An international team of researchers led by scientists at the Child Mind Institute has released the first open-source data sets of non-human primate brain imaging. In a new study, An Open Resource for Non-human Primate Imaging published in the journal Neuron, the researchers present details about the rationale, design, and procedures for the PRIMatE Data Exchange (PRIME-DE) consortium, an open science resource for the neuroimaging community that aims to aggregate and share anatomical, functional and diffusion MRI data sets from laboratories around the world. The goal is to accelerate the development of a map of the neural connections in the non-human primate brain -- and, ultimately, the human brain -- in an effort to develop biomarkers for mental health disorders and other brain disorders and diseases.
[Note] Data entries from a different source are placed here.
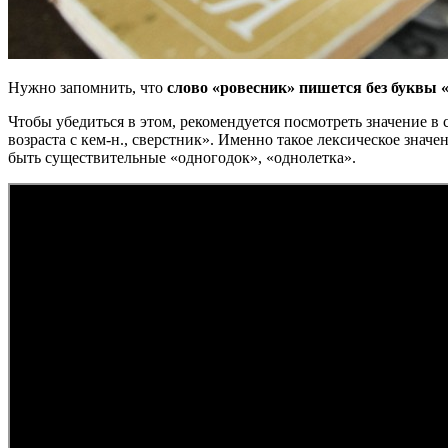
Нужно запомнить, что
слово «ровесник» пишется без буквы 
Чтобы убедиться в этом, рекомендуется посмотреть значение в с
возраста с кем-н., сверстник». Именно такое лексическое зна
быть существительные «одногодок», «однолетка».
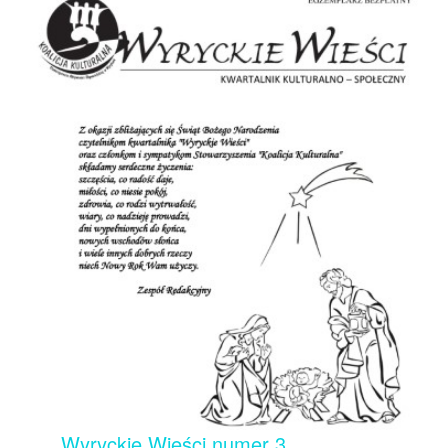
Wyryckie Wieści numer 3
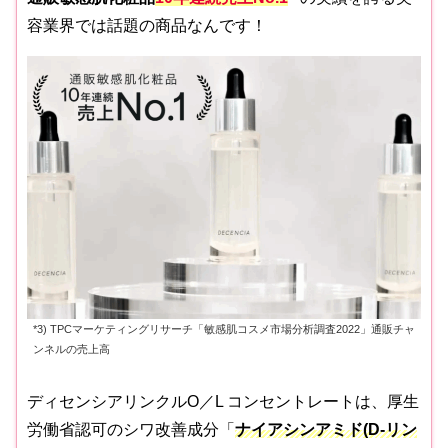
容業界では話題の商品なんです！
*3) TPCマーケティングリサーチ「敏感肌コスメ市場分析調査2022」通販チャ
ンネルの売上高
ディセンシアリンクルO／L コンセントレートは、厚生
労働省認可のシワ改善成分「
ナイアシンアミド(D-リン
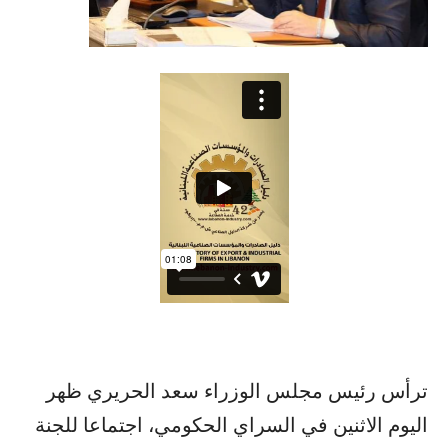
ترأس رئيس مجلس الوزراء سعد الحريري ظهر
اليوم الاثنين في السراي الحكومي، اجتماعا للجنة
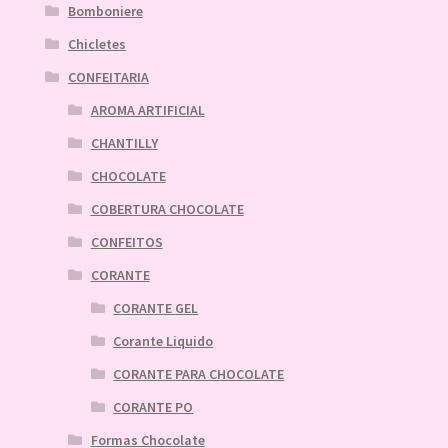
Bomboniere
Chicletes
CONFEITARIA
AROMA ARTIFICIAL
CHANTILLY
CHOCOLATE
COBERTURA CHOCOLATE
CONFEITOS
CORANTE
CORANTE GEL
Corante Liquido
CORANTE PARA CHOCOLATE
CORANTE PO
Formas Chocolate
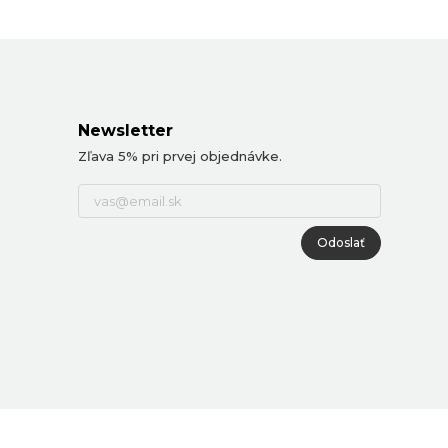
Newsletter
Zľava 5% pri prvej objednávke.
Odoslať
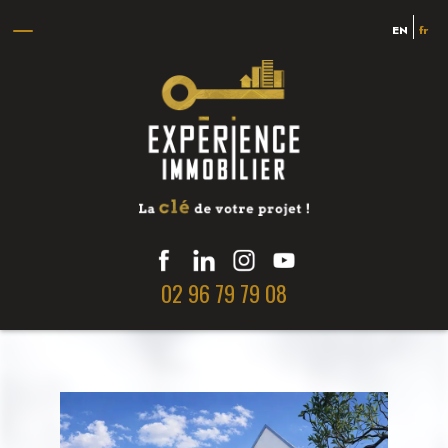
EN
fr
02 96 79 79 08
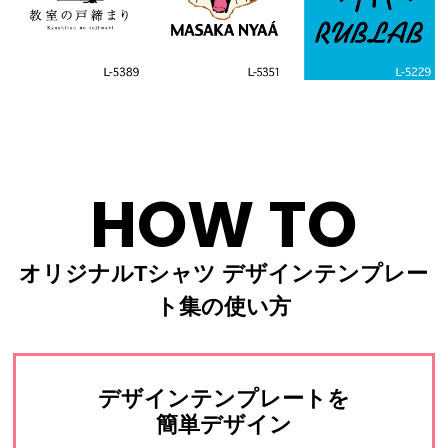
HOW TO
オリジナルTシャツ デザインテンプレー
ト集の使い方
デザインテンプレートを
簡単デザイン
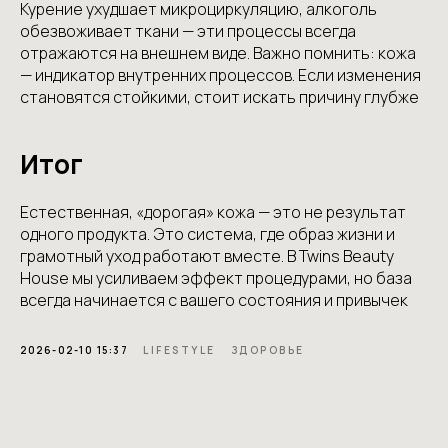
Курение ухудшает микроциркуляцию, алкоголь
обезвоживает ткани — эти процессы всегда
отражаются на внешнем виде. Важно помнить: кожа
— индикатор внутренних процессов. Если изменения
становятся стойкими, стоит искать причину глубже
Итог
Естественная, «дорогая» кожа — это не результат
одного продукта. Это система, где образ жизни и
грамотный уход работают вместе. В Twins Beauty
House мы усиливаем эффект процедурами, но база
всегда начинается с вашего состояния и привычек
2026-02-10 15:37
LIFESTYLE
ЗДОРОВЬЕ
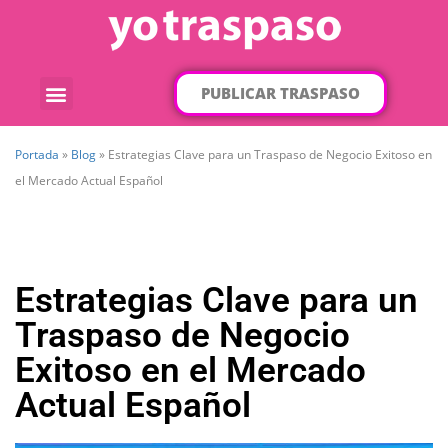
PUBLICAR TRASPASO
¿Qué traspaso buscas?
Por categorías
Por localización
Portada
»
Blog
»
Estrategias Clave para un Traspaso de Negocio Exitoso en
el Mercado Actual Español
Estrategias Clave para un
Traspaso de Negocio
Exitoso en el Mercado
Actual Español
The consortium, led by Michael P. Milham, MD, PhD, the Phyllis Green and Randolph Cowen Scholar and vice president of research at the Child Mind Institute alongside Charles Schroeder (Columbia University) and Daniel Margulies (ICM and Max Planck Institute), presents details of 25 independent data collections aggregated across 22 sites. The study also outlines the unique pitfalls and challenges that should be considered in the analysis of the non-human primate MRI datasets, including providing automated quality assessment of the contributed datasets.

"This is a rapidly growing and extremely promising area of neuroscience research that suffers from a lack of data," said Dr. Milham. "The PRIMatE Data Exchange is an effort to encourage and enable the independent collection and sharing of brain imaging data through the International Neuroimaging Data-Sharing Initiative (INDI). The ultimate goal is to accelerate research that improves our understanding of how the human brain works and translates that understanding into enhanced methods for the diagnosis and treatment of a range of brain disorders."